To do
Would you please transcribe the data in full and exactly, excluding images?

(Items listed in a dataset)
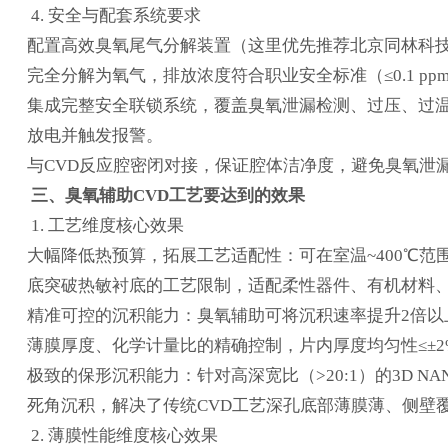
4. 安全与配套系统要求
配置高效臭氧尾气分解装置（
这里优先推荐北京同林科技
完全分解为氧气，排放浓度符合职业安全标准（≤0.1 pp
集成完整安全联锁系统，覆盖臭氧泄漏检测、过压、过
放电并触发报警。
与CVD反应腔密闭对接，保证腔体洁净度，避免臭氧泄
三、臭氧辅助CVD工艺要达到的效果
1. 工艺维度核心效果
大幅降低热预算，拓展工艺适配性：可在室温~400℃范围
底突破热敏衬底的工艺限制，适配柔性器件、有机材料、
精准可控的沉积能力：臭氧辅助可将沉积速率提升2倍以
薄膜厚度、化学计量比的精确控制，片内厚度均匀性≤±2
极致的保形沉积能力：针对高深宽比（>20:1）的3D N
死角沉积，解决了传统CVD工艺深孔底部薄膜薄、侧壁
2. 薄膜性能维度核心效果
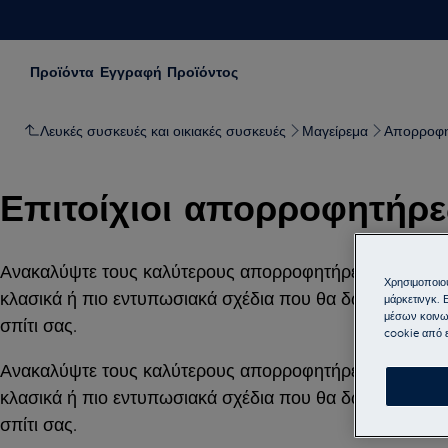
Προϊόντα
Εγγραφή Προϊόντος
Λευκές συσκευές και οικιακές συσκευές
Μαγείρεμα
Απορροφη
Επιτοίχιοι απορροφητήρε
Ανακαλύψτε τους καλύτερους απορροφητήρες που ταιριάζ
Χρησιμοποιού
κλασικά ή πιο εντυπωσιακά σχέδια που θα δώσουν στην κ
μάρκετινγκ. 
μέσων κοινω
σπίτι σας.
cookie από ε
Ανακαλύψτε τους καλύτερους απορροφητήρες που ταιριάζ
κλασικά ή πιο εντυπωσιακά σχέδια που θα δώσουν στην κ
σπίτι σας.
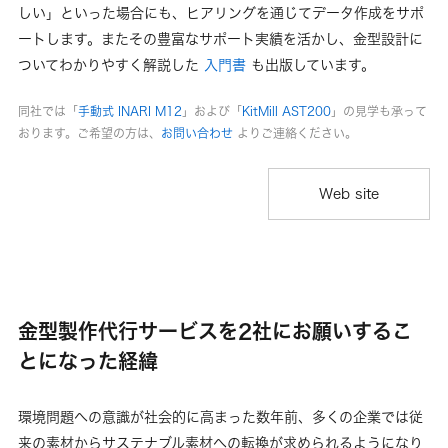
しい」といった場合にも、ヒアリングを通じてデータ作成をサポ
ートします。またその豊富なサポート実績を活かし、金型設計に
ついてわかりやすく解説した
入門書
も出版しています。
同社では「
手動式 INARI M12
」および「
KitMill AST200
」の見学も承って
おります。ご希望の方は、
お問い合わせ
よりご連絡ください。
Web site
金型製作代行サービスを2社にお願いするこ
とになった経緯
環境問題への意識が社会的に高まった数年前、多くの企業では従
来の素材からサステナブル素材への転換が求められるようになり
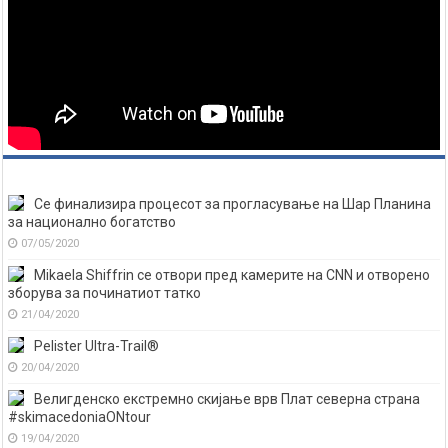
Се финализира процесот за прогласување на Шар Планина
за национално богатство
07/05/2020
Mikaela Shiffrin се отвори пред камерите на CNN и отворено
зборува за починатиот татко
21/04/2020
Pelister Ultra-Trail®
20/04/2020
Велигденско екстремно скијање врв Плат северна страна
#skimacedoniaONtour
19/04/2020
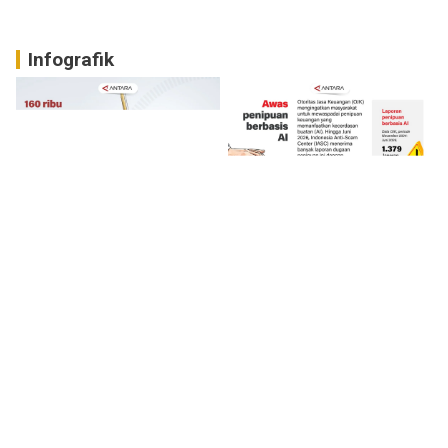
Infografik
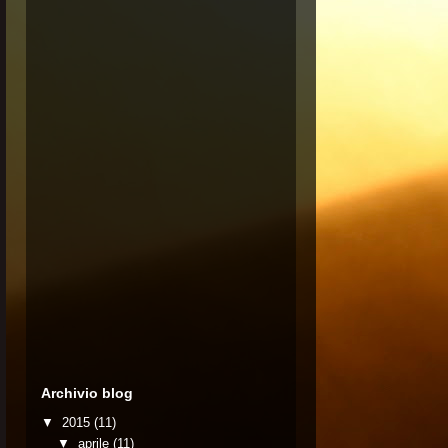
Archivio blog
▼
2015
(11)
▼
aprile
(11)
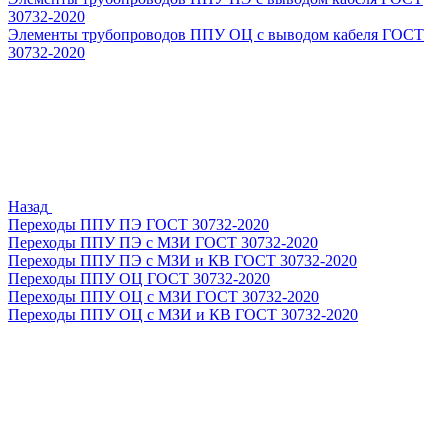
30732-2020
Элементы трубопроводов ППУ ОЦ с выводом кабеля ГОСТ
30732-2020
Назад
Переходы ППУ ПЭ ГОСТ 30732-2020
Переходы ППУ ПЭ с МЗИ ГОСТ 30732-2020
Переходы ППУ ПЭ с МЗИ и КВ ГОСТ 30732-2020
Переходы ППУ ОЦ ГОСТ 30732-2020
Переходы ППУ ОЦ с МЗИ ГОСТ 30732-2020
Переходы ППУ ОЦ с МЗИ и КВ ГОСТ 30732-2020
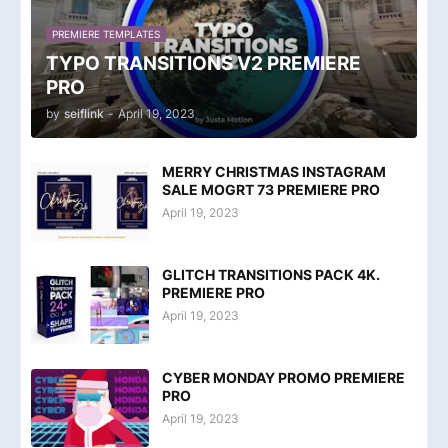
PREMIERE TEMPLATES
TYPO TRANSITIONS V2 PREMIERE
PRO
by
seiflink
-
April 19, 2023
MERRY CHRISTMAS INSTAGRAM
SALE MOGRT 73 PREMIERE PRO
April 19, 2023
GLITCH TRANSITIONS PACK 4K.
PREMIERE PRO
April 19, 2023
CYBER MONDAY PROMO PREMIERE
PRO
April 19, 2023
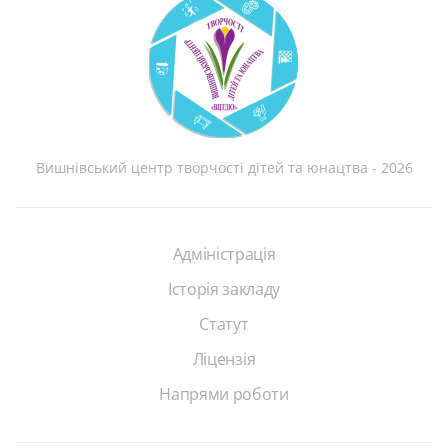
Вишнівський центр творчості дітей та юнацтва - 2026
Адміністрація
Історія закладу
Статут
Ліцензія
Напрями роботи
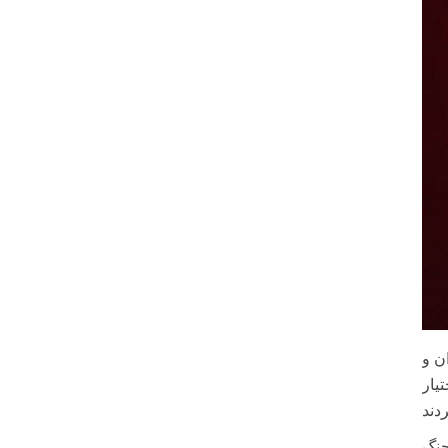
ن و
یار
جنگ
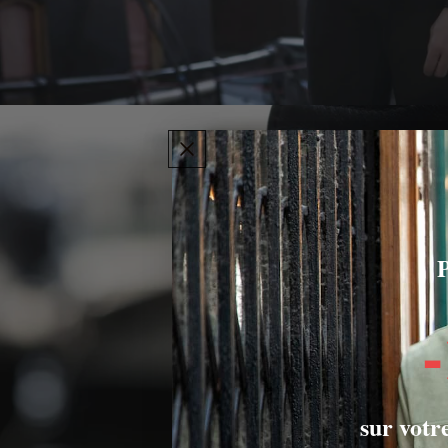
P
sur votr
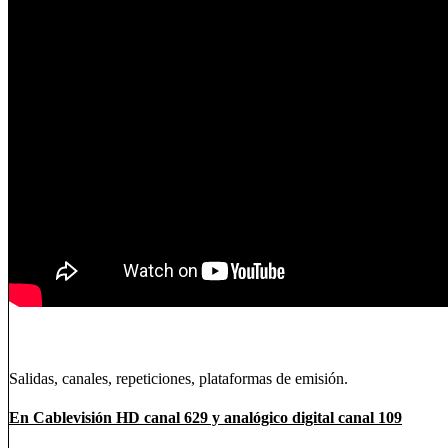
Salidas, canales, repeticiones, plataformas de emisión.
En Cablevisión HD canal 629 y analógico digital canal 109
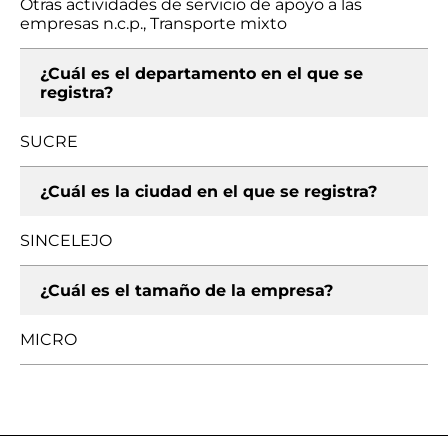
Otras actividades de servicio de apoyo a las
empresas n.c.p., Transporte mixto
¿Cuál es el departamento en el que se
registra?
SUCRE
¿Cuál es la ciudad en el que se registra?
SINCELEJO
¿Cuál es el tamaño de la empresa?
MICRO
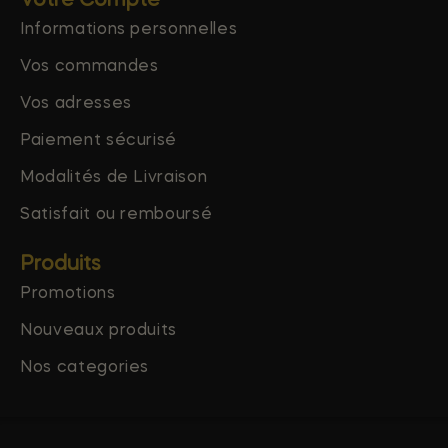
Votre Compte
Informations personnelles
Vos commandes
Vos adresses
Paiement sécurisé
Modalités de Livraison
Satisfait ou remboursé
Produits
Promotions
Nouveaux produits
Nos categories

Expected answer
4. 安全与配套系统要求
配置高效臭氧尾气分解装置（
这里优先推荐北京同林科技
完全分解为氧气，排放浓度符合职业安全标准（≤0.1 pp
集成完整安全联锁系统，覆盖臭氧泄漏检测、过压、过
放电并触发报警。
与CVD反应腔密闭对接，保证腔体洁净度，避免臭氧泄
三、臭氧辅助CVD工艺要达到的效果
1. 工艺维度核心效果
大幅降低热预算，拓展工艺适配性：可在室温~400℃范围
底突破热敏衬底的工艺限制，适配柔性器件、有机材料、
精准可控的沉积能力：臭氧辅助可将沉积速率提升2倍以
薄膜厚度、化学计量比的精确控制，片内厚度均匀性≤±2
极致的保形沉积能力：针对高深宽比（>20:1）的3D N
死角沉积，解决了传统CVD工艺深孔底部薄膜薄、侧壁
2. 薄膜性能维度核心效果
Προϊόντα
Εγγραφή Προϊόντος
Λευκές συσκευές και οικιακές συσκευές
Μαγείρεμα
Απορροφη
Επιτοίχιοι απορροφητήρε
Ανακαλύψτε τους καλύτερους απορροφητήρες που ταιριάζ
Χρησιμοποιού
κλασικά ή πιο εντυπωσιακά σχέδια που θα δώσουν στην κ
μάρκετινγκ. 
μέσων κοινω
σπίτι σας.
cookie από ε
Ανακαλύψτε τους καλύτερους απορροφητήρες που ταιριάζ
κλασικά ή πιο εντυπωσιακά σχέδια που θα δώσουν στην κ
σπίτι σας.
しい」といった場合にも、ヒアリングを通じてデータ作成をサポ
ートします。またその豊富なサポート実績を活かし、金型設計に
ついてわかりやすく解説した
入門書
も出版しています。
同社では「
手動式 INARI M12
」および「
KitMill AST200
」の見学も承って
おります。ご希望の方は、
お問い合わせ
よりご連絡ください。
Web site
金型製作代行サービスを2社にお願いするこ
とになった経緯
環境問題への意識が社会的に高まった数年前、多くの企業では従
来の素材からサステナブル素材への転換が求められるようになり
Се финализира процесот за прогласување на Шар Планина
за национално богатство
07/05/2020
Mikaela Shiffrin се отвори пред камерите на CNN и отворено
зборува за починатиот татко
21/04/2020
Pelister Ultra-Trail®
20/04/2020
Велигденско екстремно скијање врв Плат северна страна
#skimacedoniaONtour
19/04/2020
Infografik
Archivio blog
▼
2015
(11)
▼
aprile
(11)
30732-2020
Элементы трубопроводов ППУ ОЦ с выводом кабеля ГОСТ
30732-2020
Назад
Переходы ППУ ПЭ ГОСТ 30732-2020
Переходы ППУ ПЭ с МЗИ ГОСТ 30732-2020
Переходы ППУ ПЭ с МЗИ и КВ ГОСТ 30732-2020
Переходы ППУ ОЦ ГОСТ 30732-2020
Переходы ППУ ОЦ с МЗИ ГОСТ 30732-2020
Переходы ППУ ОЦ с МЗИ и КВ ГОСТ 30732-2020
PREMIERE TEMPLATES
TYPO TRANSITIONS V2 PREMIERE
PRO
by
seiflink
-
April 19, 2023
MERRY CHRISTMAS INSTAGRAM
SALE MOGRT 73 PREMIERE PRO
April 19, 2023
GLITCH TRANSITIONS PACK 4K.
PREMIERE PRO
April 19, 2023
CYBER MONDAY PROMO PREMIERE
PRO
April 19, 2023
Вишнівський центр творчості дітей та юнацтва - 2026
Адміністрація
Історія закладу
Статут
Ліцензія
Напрями роботи
ن و
یار
جنگ
P
sur votr
Salidas, canales, repeticiones, plataformas de emisión.
En Cablevisión HD canal 629 y analógico digital canal 109
Otras actividades de servicio de apoyo a las
empresas n.c.p., Transporte mixto
¿Cuál es el departamento en el que se
registra?
SUCRE
¿Cuál es la ciudad en el que se registra?
SINCELEJO
¿Cuál es el tamaño de la empresa?
MICRO
Votre Compte
Informations personnelles
Vos commandes
Vos adresses
Paiement sécurisé
Modalités de Livraison
Satisfait ou remboursé
Produits
Promotions
Nouveaux produits
Nos categories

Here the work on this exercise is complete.